La Misión, Palma de oro en el festival de Cannes, es la historia de una disputa
política entre españoles y portugueses por las tierras del Paraná en el siglo XVIII. Pero, por encima de esto, es la historia de una amistad entre dos misioneros jesuitas.
Una amistad que es capaz de desarrollar una humanidad frente a los indígenas que echa por tierra no pocas leyendas negras.
Pero una amistad que, utilizando un pretexto justo -la liberación de los indios guaraníes- se plantea en unos términos sospechosamente «modernos» y adolece de rigor histórico.

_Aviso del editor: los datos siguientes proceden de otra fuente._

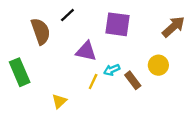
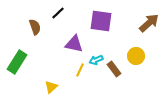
brown semicircle: (41, 31) -> (35, 27), size x0.7
green rectangle: (20, 72) -> (17, 62), turned 55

Los términos en que se plantea la película son, más bien, amargos. Frente a la disputa política que se plantea, se ve una ternura inmanente -pero siempre impotente en la figura del padre Gabriel -misionero jesuita- (Geremy Irons, cuyo papel más relevante hasta el momento había sido su interpretación en La mujer del teniente francés), que le lleva a remontar las impresionantes cataratas de Iguazú -en una escena de lírica belleza- en la región del Alto Paraná, para llegar allí, al corazón de la selva y establecer un diálogo humano (incluso a través de la melodiosa música de su flauta) por encima de todo tipo de barreras. Un diálogo humano frente a una nueva propuesta de vida que respeta y revaloriza profundamente las ancestrales tradiciones de los indios guaraníes: son, por primera vez en la historia de una colonización, tratados de tú a tú. Un trato humano que se escapa de los parámetros de no pocas leyendas negras.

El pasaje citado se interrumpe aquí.